Supreme Court oks racial profiling in Los Angeles
The Supreme Court lifts restrictions on LA immigration stops set after agents swept up US citizens. The court’s ruling allows ICE to resume its indiscriminate roundups of LA’s Latino residents.

As reported by the AP, The Supreme Court delivered a devastating blow to civil rights last week, voting 6-3 along party lines to allow Immigration and Customs Enforcement (ICE) to resume what critics call racially discriminatory raids across Los Angeles and surrounding counties.
Add the Fourth Amendment to the bonfire too: unreasonable search and seizure, based solely upojn your appearance or accent.
The case and the controversy
In Noem v. Perdomo, the Court granted an emergency stay request from the Trump administration, halting a federal judge's restraining order that had blocked ICE operations since July. The original injunction prohibited immigration agents from stopping individuals without reasonable suspicion and from relying solely on four factors:
- Apparent race or ethnicity
- Speaking Spanish or English with an accent
- Presence at locations like bus stops, car washes, or agricultural sites
- The type of work a person does
Federal District Court Judge Maame E. Frimpong had found that these raids were part of "a pattern of conduct by the Government that likely violated the Fourth Amendment," with teams of armed and masked agents seizing individuals on sight, often before asking questions.
Government admits to profiling criteria
In a rare moment of transparency, the Trump administration admitted it was racially profiling Latinos and promised to continue doing so if the Supreme Court lifted the injunction.
The Department of Homeland Security celebrated the ruling as "a win for the safety of Californians and the rule of law," stating that DHS would continue operations to "arrest and remove the murderers, rapists, gang members, and other criminal illegal aliens." The Constitution now longer quaslifies as law if they don't likei .
Kavanaugh's troublesome concurrence
Justice Brett Kavanaugh was the only member of the conservative majority to explain his reasoning. He wiote a concurring opinion that civil rights advocates found deeply concerning. Kavanaugh claimed that "about 10 percent of the people in the Los Angeles region are illegally in the United States—meaning about 2 million illegal immigrants out of a total population of 20 million."

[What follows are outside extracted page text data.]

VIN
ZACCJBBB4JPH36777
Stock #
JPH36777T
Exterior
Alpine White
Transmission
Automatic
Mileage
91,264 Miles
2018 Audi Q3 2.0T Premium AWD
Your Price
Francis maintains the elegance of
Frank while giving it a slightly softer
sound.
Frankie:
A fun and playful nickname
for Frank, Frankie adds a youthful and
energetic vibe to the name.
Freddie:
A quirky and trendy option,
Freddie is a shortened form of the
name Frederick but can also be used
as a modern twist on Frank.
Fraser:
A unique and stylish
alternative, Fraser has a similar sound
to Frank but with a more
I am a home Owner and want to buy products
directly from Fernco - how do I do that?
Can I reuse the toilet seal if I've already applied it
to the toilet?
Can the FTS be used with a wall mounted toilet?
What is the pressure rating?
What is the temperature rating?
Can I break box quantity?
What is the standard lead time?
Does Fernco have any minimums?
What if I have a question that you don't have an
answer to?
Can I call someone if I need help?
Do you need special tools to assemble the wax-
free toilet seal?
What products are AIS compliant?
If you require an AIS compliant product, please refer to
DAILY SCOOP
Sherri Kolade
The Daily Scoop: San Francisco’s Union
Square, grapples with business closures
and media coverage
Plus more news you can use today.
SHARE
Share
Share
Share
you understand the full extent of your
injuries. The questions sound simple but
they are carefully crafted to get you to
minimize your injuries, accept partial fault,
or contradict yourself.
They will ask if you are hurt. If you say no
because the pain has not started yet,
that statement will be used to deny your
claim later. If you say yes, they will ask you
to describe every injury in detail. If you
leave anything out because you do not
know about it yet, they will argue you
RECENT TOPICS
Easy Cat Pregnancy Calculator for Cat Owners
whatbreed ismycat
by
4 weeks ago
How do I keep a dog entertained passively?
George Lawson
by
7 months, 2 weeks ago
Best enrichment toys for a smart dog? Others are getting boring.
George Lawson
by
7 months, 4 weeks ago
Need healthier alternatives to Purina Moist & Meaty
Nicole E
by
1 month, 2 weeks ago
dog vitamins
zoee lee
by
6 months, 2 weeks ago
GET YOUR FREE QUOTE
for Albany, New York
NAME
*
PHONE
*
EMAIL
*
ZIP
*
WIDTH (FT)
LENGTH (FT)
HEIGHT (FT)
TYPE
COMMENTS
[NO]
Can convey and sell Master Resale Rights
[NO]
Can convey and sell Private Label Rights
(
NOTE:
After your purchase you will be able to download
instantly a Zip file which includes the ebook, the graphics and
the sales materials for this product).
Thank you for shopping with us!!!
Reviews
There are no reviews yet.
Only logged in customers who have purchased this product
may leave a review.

The Nation's analysis in their article on the case pointed out the flawed logic: even accepting Kavanaugh's estimates, this would still represent only a minority of the 5 million Latinos living in Los Angeles. Yet his reasoning treats all of them as suspect. Kavanaugh characterized the stops as brief encounters where people can "promptly go free after making clear to the immigration officers that they are U.S. citizens," a description totally divorced from reality.
The dissent fights back
Justice Sonia Sotomayor penned a fierce dissent joined by Justices Kagan and Jackson. Sotomayor wrote that "The Government, and now the concurrence, has all but declared that all Latinos, U.S. citizens or not, who work low wage jobs are fair game to be seized at any time, taken away from work, and held until they provide proof of their legal status to the agents' satisfaction."
She emphasized that the Constitution "prohibits exactly what the Government is attempting to do here: seize individuals based solely on a set of facts that 'describes a very large category of presumably innocent' people."
Community response and ongoing resistance
Civil rights organizations expressed outrage at the decision but vowed to continue fighting. Pablo Alvarado of the National Day Laborer Organizing Network stated, "The court has turned its back on our communities and the Constitution, facilitating the Trump administration's terror campaign against immigrant communities and communities of color."
Pedro Vasquez Perdomo, the named plaintiff whose case brought this issue to light, said:
"When ICE grabbed me, they never showed a warrant or explained why. I was treated like I didn't matter–locked up, cold, hungry, and without a lawyer. Now, the Supreme Court says that's okay? That's not justice. That's racism with a badge."
So, this is where we are
The Supreme Court's order does not halt further proceedings in the case, and federal district court will hear arguments on September 24 regarding whether to issue a preliminary injunction based on additional evidence. However, the 6-3 vote suggests how the conservative majority would rule on the case's merits.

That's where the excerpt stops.